>>>

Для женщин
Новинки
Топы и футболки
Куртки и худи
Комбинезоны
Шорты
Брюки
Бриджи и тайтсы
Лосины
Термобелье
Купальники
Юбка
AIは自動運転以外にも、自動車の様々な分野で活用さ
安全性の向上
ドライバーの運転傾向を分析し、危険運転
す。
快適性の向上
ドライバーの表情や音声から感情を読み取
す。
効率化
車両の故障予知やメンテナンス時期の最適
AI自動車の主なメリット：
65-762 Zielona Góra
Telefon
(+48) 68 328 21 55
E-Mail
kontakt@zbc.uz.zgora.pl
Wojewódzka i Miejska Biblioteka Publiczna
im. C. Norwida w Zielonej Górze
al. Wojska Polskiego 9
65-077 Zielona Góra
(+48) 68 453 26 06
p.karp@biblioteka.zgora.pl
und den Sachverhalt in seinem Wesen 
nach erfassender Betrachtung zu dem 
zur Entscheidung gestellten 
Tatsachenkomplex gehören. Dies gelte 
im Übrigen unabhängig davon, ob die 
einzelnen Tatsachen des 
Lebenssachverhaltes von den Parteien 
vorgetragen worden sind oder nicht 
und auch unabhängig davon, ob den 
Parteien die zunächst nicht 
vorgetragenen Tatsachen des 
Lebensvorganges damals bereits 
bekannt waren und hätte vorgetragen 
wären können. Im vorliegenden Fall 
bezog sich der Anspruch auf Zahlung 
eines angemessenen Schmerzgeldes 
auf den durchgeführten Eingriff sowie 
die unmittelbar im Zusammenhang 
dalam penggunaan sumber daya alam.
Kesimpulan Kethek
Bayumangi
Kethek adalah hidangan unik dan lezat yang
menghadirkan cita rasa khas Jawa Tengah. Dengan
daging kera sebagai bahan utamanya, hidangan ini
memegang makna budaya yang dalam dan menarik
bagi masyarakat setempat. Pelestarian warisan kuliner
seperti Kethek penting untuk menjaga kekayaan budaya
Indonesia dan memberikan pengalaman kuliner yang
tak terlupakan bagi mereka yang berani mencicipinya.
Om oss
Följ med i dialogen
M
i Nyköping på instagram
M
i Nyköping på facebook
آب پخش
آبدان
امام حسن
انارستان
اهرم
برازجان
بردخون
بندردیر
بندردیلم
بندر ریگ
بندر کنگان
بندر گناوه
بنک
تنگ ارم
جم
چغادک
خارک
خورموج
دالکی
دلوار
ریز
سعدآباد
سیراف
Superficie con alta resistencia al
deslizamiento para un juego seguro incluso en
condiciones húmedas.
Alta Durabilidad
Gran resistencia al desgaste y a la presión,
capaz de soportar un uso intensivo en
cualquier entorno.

<<<

» TASK DETAILS: Check each line above for the string "zgora" and copy every line that has it.

» RESULT OF THIS EXERCISE:
kontakt@zbc.uz.zgora.pl
p.karp@biblioteka.zgora.pl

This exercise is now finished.